Nicht wieder in eine "Hölle wie Moria"
13. September 2020Auch am Wochenende nach dem zerstörerischen Großbrand im Flüchtlingslager Moria auf Lesbos bleibt die Situation auf der Insel unübersichtlich und angespannt. Die griechische Polizei ging mit Tränengas gegen Steine werfende Migranten vor (Artikelbild oben). Die Zusammenstöße spielten sich entlang eines Straßenabschnitts ab, auf dem viele Migranten nach dem Brand gestrandet sind und der in beide Richtungen von der Polizei abgesperrt wurde. Auch seien von ehemaligen Lagerbewohnern entlang der Straße immer wieder Feuer entzündet worden, berichteten Augenzeugen.

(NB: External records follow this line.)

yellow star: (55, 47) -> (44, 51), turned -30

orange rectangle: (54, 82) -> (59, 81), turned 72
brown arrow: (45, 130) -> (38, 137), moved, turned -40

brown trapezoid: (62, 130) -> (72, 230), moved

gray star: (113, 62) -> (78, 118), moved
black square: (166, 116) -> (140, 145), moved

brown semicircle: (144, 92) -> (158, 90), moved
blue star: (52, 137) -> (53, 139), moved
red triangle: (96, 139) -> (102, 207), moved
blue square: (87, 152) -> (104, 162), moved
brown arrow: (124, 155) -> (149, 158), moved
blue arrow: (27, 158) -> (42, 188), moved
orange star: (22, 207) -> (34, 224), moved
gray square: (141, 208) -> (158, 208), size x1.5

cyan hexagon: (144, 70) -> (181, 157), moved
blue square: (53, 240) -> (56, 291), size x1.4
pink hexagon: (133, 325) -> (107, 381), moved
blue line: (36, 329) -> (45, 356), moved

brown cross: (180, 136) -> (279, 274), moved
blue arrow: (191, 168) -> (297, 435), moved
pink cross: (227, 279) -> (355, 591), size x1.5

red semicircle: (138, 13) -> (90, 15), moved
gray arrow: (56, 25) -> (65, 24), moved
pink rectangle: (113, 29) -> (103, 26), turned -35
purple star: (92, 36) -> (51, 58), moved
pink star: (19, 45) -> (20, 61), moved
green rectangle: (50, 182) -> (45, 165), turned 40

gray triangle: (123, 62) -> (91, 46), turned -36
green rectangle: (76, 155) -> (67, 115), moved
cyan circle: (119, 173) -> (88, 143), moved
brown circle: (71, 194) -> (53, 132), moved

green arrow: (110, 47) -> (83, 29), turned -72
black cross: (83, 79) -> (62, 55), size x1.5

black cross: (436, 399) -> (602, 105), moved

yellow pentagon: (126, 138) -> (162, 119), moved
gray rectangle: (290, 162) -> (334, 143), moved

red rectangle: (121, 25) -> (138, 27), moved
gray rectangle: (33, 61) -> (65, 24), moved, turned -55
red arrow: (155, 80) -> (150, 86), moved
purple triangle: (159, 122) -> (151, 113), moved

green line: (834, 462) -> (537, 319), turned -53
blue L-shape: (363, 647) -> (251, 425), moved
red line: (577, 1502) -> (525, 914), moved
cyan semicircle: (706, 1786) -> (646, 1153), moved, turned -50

Neues Zeltlager wird bezogen
Mit Rufen wie "Freiheit" und "Kein Camp" reagierten Migranten zudem auf Arbeiten zum Aufbau eines provisorischen Zeltlagers. Einige von ihnen trugen handgeschriebene Botschaften bei sich: "Wir wollen nicht noch einmal in eine Hölle wie Moria gehen", war dort etwa zu lesen. Oder: "Können Sie uns hören, Frau Merkel?"
Mittlerweile konnten die ersten Migranten das neue Zeltlager beziehen. Es soll für insgesamt 3000 Menschen ausgelegt sein. Einige Anwohner hielten Bulldozer der Bautrupps mit Straßensperren auf. Die griechische Regierung schickte Schiffe nach Lesbos, um vor allem Familien und besonders bedürftigen Menschen neue Schlafmöglichkeiten zu geben.
Tausende Asylsuchende, überwiegend aus Afrika und Afghanistan, harren weiter im Freien aus. "Wir schlafen im Dreck oder auf der Straße", berichtete eine Gruppe ehemaliger Lagerbewohner auf Facebook. "Wir haben nichts, womit wir uns bedecken können, nicht einmal eine Jacke, die uns vor der nächtlichen Kälte und dem Wind schützt."
Das heillos überfüllte Lager Moria war in der Nacht zu Mittwoch in Flammen aufgegangen und weitgehend niedergebrannt. Untersucht wird, ob es von Migranten absichtlich in Brand gesetzt wurde - worauf es Hinweise gibt.
"Dieselben Fehler wie 2015"
In der Europäischen Union gibt es Streit über den Umgang mit den Menschen aus Moria. Dabei geht es auch um die Frage, ob sie aus humanitären Gründen auf verschiedene EU-Mitgliedstaaten verteilt werden sollen.
Davor warnte insbesondere Österreichs Kanzler Sebastian Kurz: "Wenn wir diesem Druck jetzt nachgeben, dann riskieren wir, dass wir dieselben Fehler machen wie im Jahr 2015", betonte der konservative Politiker. In der damaligen Flüchtlingskrise hätten die "schrecklichen" Bilder von Migranten am Bahnhof in Budapest dazu geführt, dass die europäische Politik dem Druck nachgegeben habe. Dann hätten sich mehr Menschen auf den Weg nach Mitteleuropa gemacht, erklärte Kurz. Statt Geflüchtete aufzunehmen, will Österreichs Regierung nächste Woche 400 Unterkünfte mit Heizungen, Betten und Decken für 2000 Hilfsbedürftige nach Lesbos transportieren lassen.
Der deutsche Innenminister Horst Seehofer (CSU) hatte hingegen angekündigt, dass Deutschland bis zu 150 unbegleitete minderjährige Flüchtlinge aus Moria einreisen lässt. Vizekanzler Olaf Scholz (SPD) meinte dazu, dies könne "nur ein erster Schritt sein". Angesichts der Not auf Lesbos seien die EU und auch Deutschland in der Pflicht, "in größerem Umfang weitere Flüchtlinge aufzunehmen".